## Directions for this task
Write out again, exactly as they appear, the lines from the start of the data below through the line with "number of fixtures, appliances, or"; no pictures.

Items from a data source

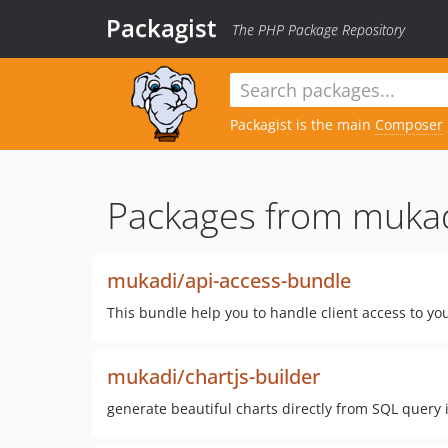
Packagist
The PHP Package Repository
Packagist is the main
Composer
Packages from mukad
mukadi/api-access-bundle
This bundle help you to handle client access to yo
mukadi/chartjs-builder
generate beautiful charts directly from SQL query 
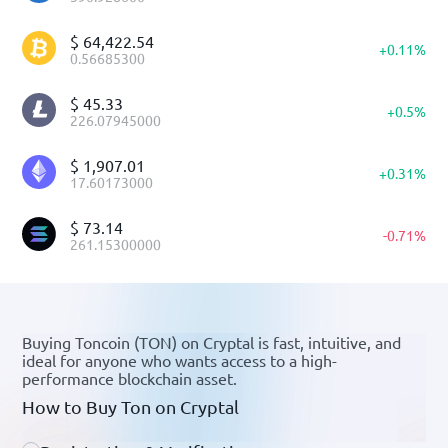
$
64,422.54
+
0.11
%
0.56685300
$
45.33
+
0.5
%
226.07945000
$
1,907.01
+
0.31
%
17.60173000
$
73.14
-
0.71
%
261.15300000
Buying Toncoin (TON) on Cryptal is fast, intuitive, and
ideal for anyone who wants access to a high-
performance blockchain asset.
How to Buy Ton on Cryptal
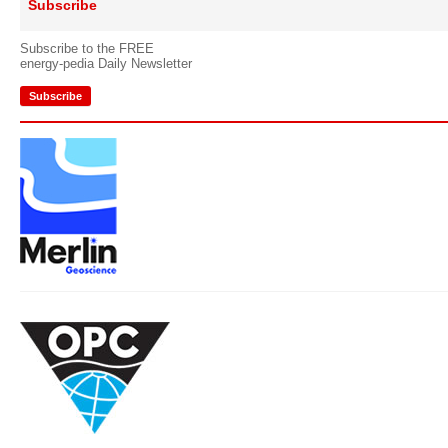
Subscribe
Subscribe to the FREE
energy-pedia Daily Newsletter
Subscribe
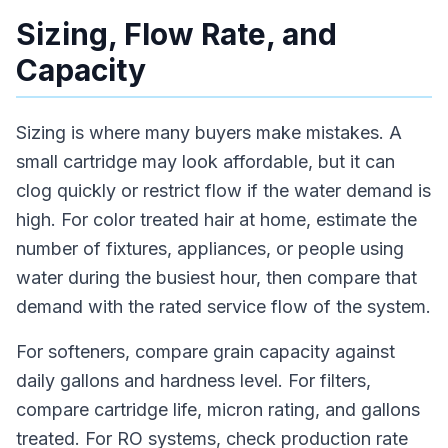
Sizing, Flow Rate, and
Capacity
Sizing is where many buyers make mistakes. A
small cartridge may look affordable, but it can
clog quickly or restrict flow if the water demand is
high. For color treated hair at home, estimate the
number of fixtures, appliances, or people using
water during the busiest hour, then compare that
demand with the rated service flow of the system.
For softeners, compare grain capacity against
daily gallons and hardness level. For filters,
compare cartridge life, micron rating, and gallons
treated. For RO systems, check production rate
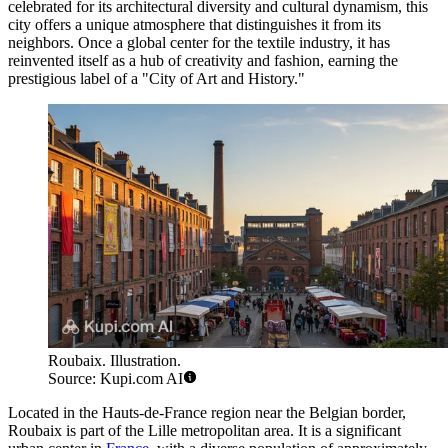
celebrated for its architectural diversity and cultural dynamism, this
city offers a unique atmosphere that distinguishes it from its
neighbors. Once a global center for the textile industry, it has
reinvented itself as a hub of creativity and fashion, earning the
prestigious label of a "City of Art and History."
Roubaix. Illustration.
Source: Kupi.com AI
Located in the Hauts-de-France region near the Belgian border,
Roubaix is part of the Lille metropolitan area. It is a significant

## Task answer
Packagist
The PHP Package Repository
Packagist is the main
Composer
Packages from mukad
mukadi/api-access-bundle
This bundle help you to handle client access to yo
mukadi/chartjs-builder
generate beautiful charts directly from SQL query 
$
64,422.54
+
0.11
%
0.56685300
$
45.33
+
0.5
%
226.07945000
$
1,907.01
+
0.31
%
17.60173000
$
73.14
-
0.71
%
261.15300000
Buying Toncoin (TON) on Cryptal is fast, intuitive, and
ideal for anyone who wants access to a high-
performance blockchain asset.
How to Buy Ton on Cryptal
Subscribe
Subscribe to the FREE
energy-pedia Daily Newsletter
Subscribe
Sizing, Flow Rate, and
Capacity
Sizing is where many buyers make mistakes. A
small cartridge may look affordable, but it can
clog quickly or restrict flow if the water demand is
high. For color treated hair at home, estimate the
number of fixtures, appliances, or people using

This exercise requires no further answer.